Despite a desperate need for foster and adoptive families across the nation and worldwide, many advocates recommend getting acquainted with children and their needs first. Good intentions without follow-through are often more hurtful than doing nothing at all, says David Jordan, executive director of Agape Child and Family Services in Memphis, Tenn. Staying power is therapeutic in itself.
Agape offers qualified volunteers three levels of commitment—a model your church can replicate for its orphan care ministry. (For security purposes, social services require volunteers who work with children to be screened, which may involve an FBI record check.)
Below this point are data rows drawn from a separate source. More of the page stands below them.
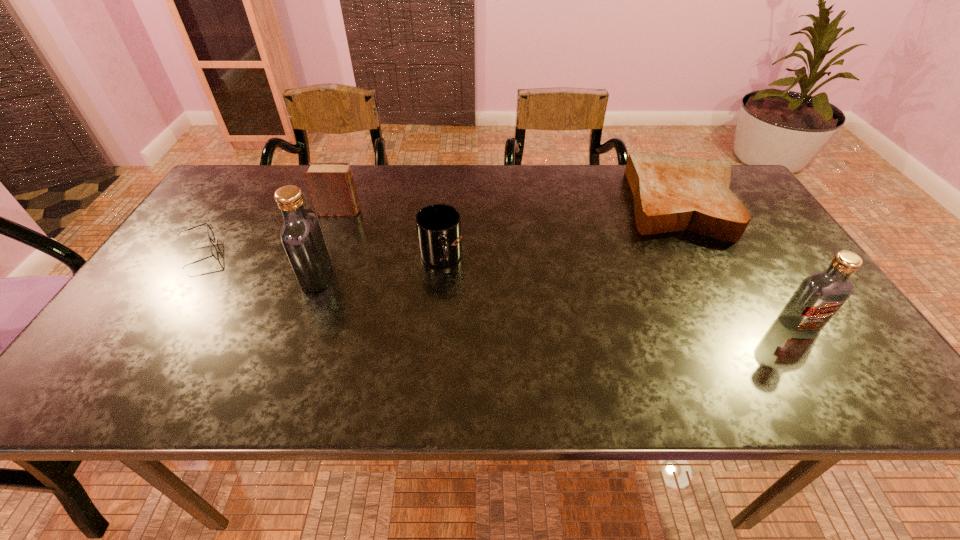 Find the location of `free space between the shortest object and the nearer vodka`. free space between the shortest object and the nearer vodka is located at coordinates (499, 288).

The image size is (960, 540). Find the location of `free area in between the fourth shortest object and the fifth tallest object`. free area in between the fourth shortest object and the fifth tallest object is located at coordinates (511, 207).

Locate an element on the screen. The width and height of the screenshot is (960, 540). empty location between the leftmost object and the fifth shortest object is located at coordinates (499, 288).

Identify the location of unoccupied position between the nearer vodka and the fifth tallest object. 740,264.

The height and width of the screenshot is (540, 960). What are the coordinates of `empty space that is in between the nearest object and the tallest object` in the screenshot? It's located at point(558,301).

Image resolution: width=960 pixels, height=540 pixels. I want to click on free spot between the third object from right to left and the third tallest object, so click(x=391, y=235).

The image size is (960, 540). In order to click on free spot between the fourth object from left to right and the diary in this screenshot , I will do `click(391, 235)`.

Find the location of a particular element. This screenshot has height=540, width=960. empty location between the second shortest object and the diary is located at coordinates (511, 207).

Locate an element on the screen. vacant space in between the nearer vodka and the left vodka is located at coordinates (558, 301).

Point out which object is positioned as the nearest to the shortest object. Please provide its 2D coordinates. Your answer should be formatted as a tuple, i.e. [(x, y)], where the tuple contains the x and y coordinates of a point satisfying the conditions above.

[(331, 185)]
1) Participation. Behind-the-scenes activities that provide real support with a limited time commitment. Examples include fundraising, collecting clothing and backpacks for foster kids, or helping with preparations for foster care events.
2) Engagement. Through this more face-time commitment level, volunteers interact directly with children at events like Parents’ Night Out or holiday parties. This level is a good place for prospective foster or adoptive parents to meet foster kids and adoption professionals in their communities.
3) Ownership. Volunteers willing to make ongoing weekly or monthly commitments can serve as mentors or event organizers or work with families.
Joanne Feldmeth, vice president of Royal Family Kids’ national clubs and mentors, says the scope of mentoring programs depends largely on the availability of directors. “They’re not typically as warm and fuzzy, but those are the people that are gold, and we look for them,” she says. —Anahid Schweikert.